Вокруг шумел хвойный лес. У берегов золотился мягкий песок. Плескаясь в темных, нагретых солнцем волнах, я обернулась, проверяя, на месте ли вещи.
У входа в купальню, на спускавшихся в воду корнях огромной сосны стоял высокий, не очень молодой, но удивительно красивый человек, и с интересом наблюдал за мной. Пронзительные, большие голубые глаза светились непривычным, почти неземным выражением, словно через физическую красоту выражалась красота душевно-интеллектуальная.
Накупавшись, я поплыла к берегу. Пришелец не уходил и продолжал глядеть на меня, не отрываясь. «Хорошо, что одела хоть какой-то купальник», —  мелькнуло в голове: обычно я этого не делала, дабы не сушить лишние вещи и не возиться с переодеванием. 
Смущенно придерживая на себе маленькие розовые лоскуты, скрепленные тонкими черными шнурами, я выбралась к подножию той же сосны и остановилась, облокотившись спиной о шершавый, необъятный, пахнувший смолой ствол. Принявшись рассматривать обращенное ко мне лицо незнакомца и равномерно синие, очерченные по краям темно-серыми полосками радужки его глаз... я услышала закономерный вопрос: «Как вода?»

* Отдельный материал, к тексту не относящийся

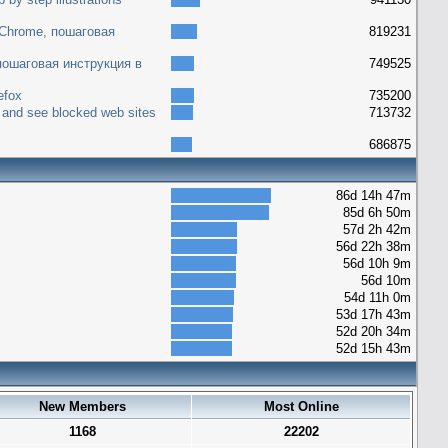
 Chrome, пошаговая
819231
 пошаговая инструкция в
749525
efox
735200
 and see blocked web sites
713732
686875
86d 14h 47m
85d 6h 50m
57d 2h 42m
56d 22h 38m
56d 10h 9m
56d 10m
54d 11h 0m
53d 17h 43m
52d 20h 34m
52d 15h 43m
New Members
Most Online
1168
22202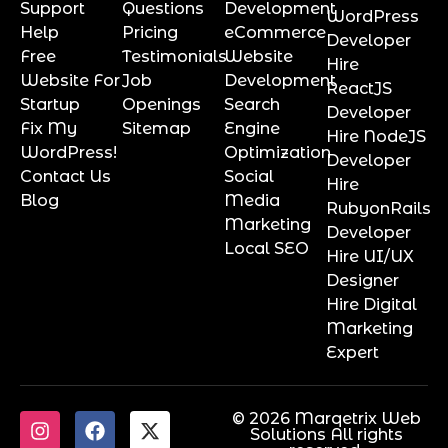
Support
Questions
Development
WordPress
Help
Pricing
eCommerce
Developer
Free
Testimonials
Website
Hire
Website For
Job
Development
ReactJS
Startup
Openings
Search
Developer
Fix My
Sitemap
Engine
Hire NodeJS
WordPress!
Optimization
Developer
Contact Us
Social
Hire
Blog
Media
RubyonRails
Marketing
Developer
Local SEO
Hire UI/UX
Designer
Hire Digital
Marketing
Expert
© 2026 Marqetrix Web
Solutions All rights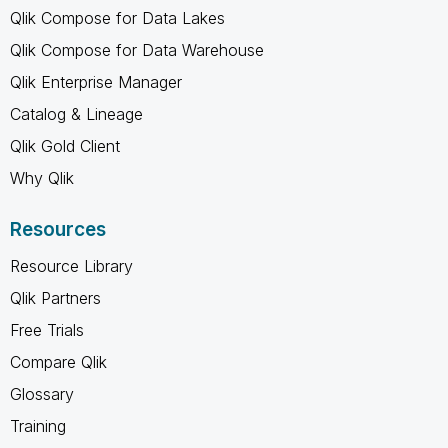
Qlik Compose for Data Lakes
Qlik Compose for Data Warehouse
Qlik Enterprise Manager
Catalog & Lineage
Qlik Gold Client
Why Qlik
Resources
Resource Library
Qlik Partners
Free Trials
Compare Qlik
Glossary
Training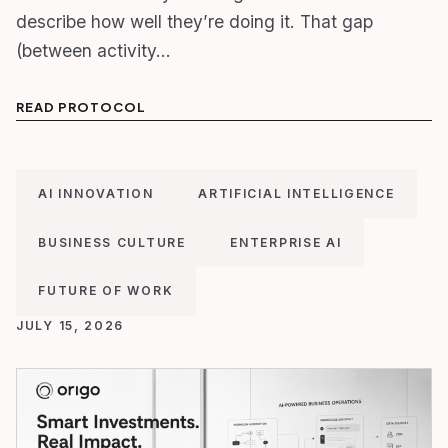
describe how well they’re doing it. That gap
(between activity…
READ PROTOCOL
AI INNOVATION
ARTIFICIAL INTELLIGENCE
BUSINESS CULTURE
ENTERPRISE AI
FUTURE OF WORK
JULY 15, 2026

«Искупайтесь — не пожалеете»,  — пожала я плечами, удобнее устраиваясь на толстых, торчавших из земли корнях и подставляя мокрую кожу солнцу. Мужчина зашел в воду и, улыбаясь, остановился прямо передо мной. 
«Угадайте, кто я... И что здесь делаю», — предложил он.
«Наверно, у вас интересная профессия... И неподалеку дача», — сказала я первое, что пришло на ум: он был модно одет и напоминал художника, либо архитектора.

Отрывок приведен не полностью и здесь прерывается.